1. load thousands of datasets containing millions of cells in a few seconds.
2. preprocess the data per dataset and download it locally (normalization, filtering, etc.)
3. create a more complex single cell dataset
4. extend it to your need

built on top of `lamindb` and the `.mapped()` function by Sergey: https://github.com/Koncopd 

The package has been designed together with the [scPRINT paper](https://doi.org/10.1101/2024.07.29.605556) and [model](https://github.com/cantinilab/scPRINT).

## More

I needed to create this Data Loader for my PhD project. I am using it to load & preprocess thousands of datasets containing millions of cells in a few seconds. I believed that individuals employing AI for single-cell RNA sequencing and other sequencing datasets would eagerly utilize and desire such a tool, which presently does not exist.
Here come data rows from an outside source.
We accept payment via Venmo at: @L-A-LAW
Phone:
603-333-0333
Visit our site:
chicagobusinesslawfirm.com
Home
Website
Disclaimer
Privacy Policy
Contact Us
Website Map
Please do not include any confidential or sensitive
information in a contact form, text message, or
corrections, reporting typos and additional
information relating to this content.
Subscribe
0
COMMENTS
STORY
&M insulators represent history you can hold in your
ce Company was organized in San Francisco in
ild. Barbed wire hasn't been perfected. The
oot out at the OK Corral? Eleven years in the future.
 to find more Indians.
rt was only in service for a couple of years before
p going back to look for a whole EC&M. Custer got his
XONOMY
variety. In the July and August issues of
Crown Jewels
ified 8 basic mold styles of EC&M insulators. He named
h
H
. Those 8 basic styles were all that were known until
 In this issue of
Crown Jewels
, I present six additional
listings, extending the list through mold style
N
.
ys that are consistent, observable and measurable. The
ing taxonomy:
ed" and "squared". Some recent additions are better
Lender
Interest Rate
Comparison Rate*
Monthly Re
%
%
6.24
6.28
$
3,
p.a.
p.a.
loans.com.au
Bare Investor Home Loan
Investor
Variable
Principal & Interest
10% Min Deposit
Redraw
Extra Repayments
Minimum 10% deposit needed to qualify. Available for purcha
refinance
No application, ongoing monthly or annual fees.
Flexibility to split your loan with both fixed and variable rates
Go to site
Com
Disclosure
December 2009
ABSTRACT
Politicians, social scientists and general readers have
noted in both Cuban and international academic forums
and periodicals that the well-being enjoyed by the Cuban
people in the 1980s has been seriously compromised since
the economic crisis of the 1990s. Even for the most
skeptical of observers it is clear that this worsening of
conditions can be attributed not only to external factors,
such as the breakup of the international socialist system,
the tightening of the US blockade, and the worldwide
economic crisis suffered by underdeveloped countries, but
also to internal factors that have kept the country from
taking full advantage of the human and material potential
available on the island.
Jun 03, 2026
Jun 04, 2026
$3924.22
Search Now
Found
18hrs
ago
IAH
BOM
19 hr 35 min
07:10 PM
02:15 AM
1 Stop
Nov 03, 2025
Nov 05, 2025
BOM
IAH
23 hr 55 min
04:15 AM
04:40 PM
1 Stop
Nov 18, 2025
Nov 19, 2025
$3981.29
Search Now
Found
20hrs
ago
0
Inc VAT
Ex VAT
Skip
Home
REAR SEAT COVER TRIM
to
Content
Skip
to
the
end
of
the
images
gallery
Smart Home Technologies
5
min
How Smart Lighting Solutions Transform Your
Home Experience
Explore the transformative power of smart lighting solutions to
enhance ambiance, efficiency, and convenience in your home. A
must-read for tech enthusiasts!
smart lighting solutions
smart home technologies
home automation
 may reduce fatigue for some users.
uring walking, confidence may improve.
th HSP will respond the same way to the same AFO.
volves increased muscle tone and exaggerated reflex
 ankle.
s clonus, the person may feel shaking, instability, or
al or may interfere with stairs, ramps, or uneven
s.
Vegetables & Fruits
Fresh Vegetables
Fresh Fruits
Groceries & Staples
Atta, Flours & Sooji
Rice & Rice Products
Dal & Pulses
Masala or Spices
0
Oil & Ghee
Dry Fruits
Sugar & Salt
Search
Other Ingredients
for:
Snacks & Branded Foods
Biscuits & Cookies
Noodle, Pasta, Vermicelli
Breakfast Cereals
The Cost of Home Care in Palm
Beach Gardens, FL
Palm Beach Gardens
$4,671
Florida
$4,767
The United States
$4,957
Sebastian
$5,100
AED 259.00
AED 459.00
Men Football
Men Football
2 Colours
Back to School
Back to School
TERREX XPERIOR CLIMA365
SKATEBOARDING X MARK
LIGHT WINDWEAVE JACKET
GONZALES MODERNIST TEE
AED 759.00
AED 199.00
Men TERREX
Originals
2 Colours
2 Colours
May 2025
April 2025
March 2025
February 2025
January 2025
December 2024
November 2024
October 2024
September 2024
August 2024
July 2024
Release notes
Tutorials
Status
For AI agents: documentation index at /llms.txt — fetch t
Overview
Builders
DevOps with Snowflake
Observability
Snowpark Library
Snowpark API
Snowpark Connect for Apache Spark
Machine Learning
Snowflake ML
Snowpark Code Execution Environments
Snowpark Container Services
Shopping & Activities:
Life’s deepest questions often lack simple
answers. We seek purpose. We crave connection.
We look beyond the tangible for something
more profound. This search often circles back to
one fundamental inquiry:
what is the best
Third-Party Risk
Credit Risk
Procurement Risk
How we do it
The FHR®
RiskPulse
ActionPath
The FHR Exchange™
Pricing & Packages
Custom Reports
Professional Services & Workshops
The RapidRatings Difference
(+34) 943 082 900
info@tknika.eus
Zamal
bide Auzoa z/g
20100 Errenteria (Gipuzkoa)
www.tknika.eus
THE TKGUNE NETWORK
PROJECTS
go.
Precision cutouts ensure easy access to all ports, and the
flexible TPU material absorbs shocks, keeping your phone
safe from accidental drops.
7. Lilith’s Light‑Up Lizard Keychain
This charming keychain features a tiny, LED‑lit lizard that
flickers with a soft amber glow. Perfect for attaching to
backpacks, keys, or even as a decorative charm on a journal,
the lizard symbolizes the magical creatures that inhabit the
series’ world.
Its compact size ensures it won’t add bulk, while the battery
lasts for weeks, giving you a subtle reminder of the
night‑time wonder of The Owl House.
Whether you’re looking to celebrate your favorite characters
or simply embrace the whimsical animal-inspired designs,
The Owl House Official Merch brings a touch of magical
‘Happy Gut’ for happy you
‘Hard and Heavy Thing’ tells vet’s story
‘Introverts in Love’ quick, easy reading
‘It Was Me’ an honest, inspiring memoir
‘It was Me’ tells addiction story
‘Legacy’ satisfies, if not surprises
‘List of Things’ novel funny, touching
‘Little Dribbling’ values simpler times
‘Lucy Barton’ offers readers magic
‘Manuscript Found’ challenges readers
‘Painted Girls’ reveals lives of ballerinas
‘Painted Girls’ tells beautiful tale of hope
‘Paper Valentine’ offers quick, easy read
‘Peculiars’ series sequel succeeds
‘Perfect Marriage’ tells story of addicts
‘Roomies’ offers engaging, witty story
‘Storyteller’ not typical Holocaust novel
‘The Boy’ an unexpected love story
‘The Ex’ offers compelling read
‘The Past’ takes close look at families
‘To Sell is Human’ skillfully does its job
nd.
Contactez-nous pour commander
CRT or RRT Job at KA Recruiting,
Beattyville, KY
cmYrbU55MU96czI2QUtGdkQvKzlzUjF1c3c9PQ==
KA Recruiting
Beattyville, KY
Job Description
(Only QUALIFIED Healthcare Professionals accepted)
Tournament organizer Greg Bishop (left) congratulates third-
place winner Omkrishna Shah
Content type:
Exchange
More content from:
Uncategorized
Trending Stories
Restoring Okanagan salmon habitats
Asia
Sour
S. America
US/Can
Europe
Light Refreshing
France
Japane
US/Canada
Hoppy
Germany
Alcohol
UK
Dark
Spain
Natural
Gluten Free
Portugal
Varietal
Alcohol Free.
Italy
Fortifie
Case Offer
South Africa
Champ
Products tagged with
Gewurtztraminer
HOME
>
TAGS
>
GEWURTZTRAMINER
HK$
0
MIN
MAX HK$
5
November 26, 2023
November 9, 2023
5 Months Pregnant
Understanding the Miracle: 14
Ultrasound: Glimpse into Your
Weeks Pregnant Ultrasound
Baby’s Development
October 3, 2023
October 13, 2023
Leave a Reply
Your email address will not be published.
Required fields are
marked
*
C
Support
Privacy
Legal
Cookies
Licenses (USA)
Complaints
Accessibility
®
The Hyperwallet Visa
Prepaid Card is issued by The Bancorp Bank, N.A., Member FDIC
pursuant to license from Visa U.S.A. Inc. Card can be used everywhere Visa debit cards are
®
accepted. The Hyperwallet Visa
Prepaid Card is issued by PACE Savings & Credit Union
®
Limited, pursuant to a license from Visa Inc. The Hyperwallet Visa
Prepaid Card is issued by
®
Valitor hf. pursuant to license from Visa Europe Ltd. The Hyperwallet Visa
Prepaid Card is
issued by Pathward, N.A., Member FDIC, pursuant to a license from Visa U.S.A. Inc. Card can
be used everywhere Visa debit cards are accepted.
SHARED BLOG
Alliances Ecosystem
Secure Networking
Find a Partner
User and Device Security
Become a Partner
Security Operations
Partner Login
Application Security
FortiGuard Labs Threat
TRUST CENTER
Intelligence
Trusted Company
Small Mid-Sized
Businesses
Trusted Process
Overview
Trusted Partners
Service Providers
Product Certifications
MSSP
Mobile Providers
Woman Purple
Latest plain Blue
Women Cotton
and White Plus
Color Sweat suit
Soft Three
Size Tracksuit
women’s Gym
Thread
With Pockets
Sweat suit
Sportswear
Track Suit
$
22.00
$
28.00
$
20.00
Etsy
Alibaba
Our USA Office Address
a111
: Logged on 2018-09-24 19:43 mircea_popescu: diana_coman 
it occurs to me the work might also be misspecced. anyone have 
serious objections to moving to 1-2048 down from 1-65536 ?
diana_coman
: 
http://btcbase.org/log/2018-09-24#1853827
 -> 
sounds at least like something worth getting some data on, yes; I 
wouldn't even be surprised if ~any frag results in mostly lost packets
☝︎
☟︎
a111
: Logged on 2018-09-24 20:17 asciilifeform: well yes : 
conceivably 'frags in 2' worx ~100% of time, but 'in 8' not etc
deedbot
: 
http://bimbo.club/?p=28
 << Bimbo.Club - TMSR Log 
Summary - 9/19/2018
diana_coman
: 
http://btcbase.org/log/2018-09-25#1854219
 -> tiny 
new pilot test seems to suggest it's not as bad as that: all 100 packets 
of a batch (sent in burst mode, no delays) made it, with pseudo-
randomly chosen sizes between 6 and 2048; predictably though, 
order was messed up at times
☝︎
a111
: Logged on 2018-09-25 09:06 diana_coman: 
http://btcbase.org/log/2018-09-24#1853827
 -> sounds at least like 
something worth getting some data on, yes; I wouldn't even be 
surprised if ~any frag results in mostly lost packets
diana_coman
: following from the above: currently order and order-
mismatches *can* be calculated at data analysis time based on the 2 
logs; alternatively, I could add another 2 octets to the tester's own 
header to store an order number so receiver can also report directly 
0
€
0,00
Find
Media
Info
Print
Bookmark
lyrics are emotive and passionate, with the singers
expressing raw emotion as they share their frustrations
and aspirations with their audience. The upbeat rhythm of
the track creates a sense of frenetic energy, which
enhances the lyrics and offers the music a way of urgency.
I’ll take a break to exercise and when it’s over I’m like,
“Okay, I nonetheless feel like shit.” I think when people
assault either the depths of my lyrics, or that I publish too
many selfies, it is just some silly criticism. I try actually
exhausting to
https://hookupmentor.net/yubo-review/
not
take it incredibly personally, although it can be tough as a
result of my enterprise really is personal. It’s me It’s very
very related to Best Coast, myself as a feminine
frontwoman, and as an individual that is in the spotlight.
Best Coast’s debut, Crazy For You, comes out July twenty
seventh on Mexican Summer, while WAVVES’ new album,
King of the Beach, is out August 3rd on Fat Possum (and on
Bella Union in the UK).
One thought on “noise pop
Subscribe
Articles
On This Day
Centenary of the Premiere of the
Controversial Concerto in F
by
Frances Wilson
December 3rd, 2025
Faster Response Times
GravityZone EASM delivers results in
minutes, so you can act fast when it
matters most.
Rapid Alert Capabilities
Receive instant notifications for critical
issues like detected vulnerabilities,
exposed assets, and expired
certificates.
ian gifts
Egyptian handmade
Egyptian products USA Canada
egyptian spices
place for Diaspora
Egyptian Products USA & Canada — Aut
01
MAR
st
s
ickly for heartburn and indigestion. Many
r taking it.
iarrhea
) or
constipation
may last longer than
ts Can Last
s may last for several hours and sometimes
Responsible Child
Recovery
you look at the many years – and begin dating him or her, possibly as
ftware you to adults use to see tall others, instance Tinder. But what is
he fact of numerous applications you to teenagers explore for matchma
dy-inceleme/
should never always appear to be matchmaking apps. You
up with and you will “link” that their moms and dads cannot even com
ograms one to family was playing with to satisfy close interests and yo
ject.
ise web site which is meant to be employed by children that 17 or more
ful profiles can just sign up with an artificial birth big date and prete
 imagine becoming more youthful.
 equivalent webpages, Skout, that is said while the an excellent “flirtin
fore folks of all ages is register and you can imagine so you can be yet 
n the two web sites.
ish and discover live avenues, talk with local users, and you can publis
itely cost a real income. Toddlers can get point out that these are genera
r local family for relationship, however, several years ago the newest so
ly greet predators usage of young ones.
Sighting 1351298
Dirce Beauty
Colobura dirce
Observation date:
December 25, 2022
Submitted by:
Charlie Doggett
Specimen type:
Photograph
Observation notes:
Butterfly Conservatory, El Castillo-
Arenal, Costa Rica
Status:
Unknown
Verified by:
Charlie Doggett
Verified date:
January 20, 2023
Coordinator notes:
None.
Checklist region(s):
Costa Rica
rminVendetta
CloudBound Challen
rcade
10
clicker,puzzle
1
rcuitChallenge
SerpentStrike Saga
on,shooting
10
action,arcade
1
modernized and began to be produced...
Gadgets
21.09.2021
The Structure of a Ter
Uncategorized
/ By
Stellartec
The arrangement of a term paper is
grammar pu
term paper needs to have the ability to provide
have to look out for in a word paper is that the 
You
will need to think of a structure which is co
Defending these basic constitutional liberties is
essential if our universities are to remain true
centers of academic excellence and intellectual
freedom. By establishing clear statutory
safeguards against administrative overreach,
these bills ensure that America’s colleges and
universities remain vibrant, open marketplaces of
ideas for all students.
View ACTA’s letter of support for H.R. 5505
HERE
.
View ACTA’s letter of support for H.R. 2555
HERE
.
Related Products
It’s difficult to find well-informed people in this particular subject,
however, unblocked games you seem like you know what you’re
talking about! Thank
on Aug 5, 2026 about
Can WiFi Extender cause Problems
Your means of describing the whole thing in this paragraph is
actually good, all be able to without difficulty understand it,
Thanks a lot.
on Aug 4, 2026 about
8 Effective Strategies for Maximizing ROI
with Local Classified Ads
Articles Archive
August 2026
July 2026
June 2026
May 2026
![scdataloader.drawio.png](docs/scdataloader.drawio.png)

## Install it from PyPI

```bash
pip install scdataloader
# or
pip install scDataLoader[dev] # for dev dependencies

lamin init --storage ./testdb --name test --schema bionty
```

if you start with lamin and had to do a `lamin init`, you will also need to populate your ontologies. This is because scPRINT is using ontologies to define its cell types, diseases, sexes, ethnicities, etc.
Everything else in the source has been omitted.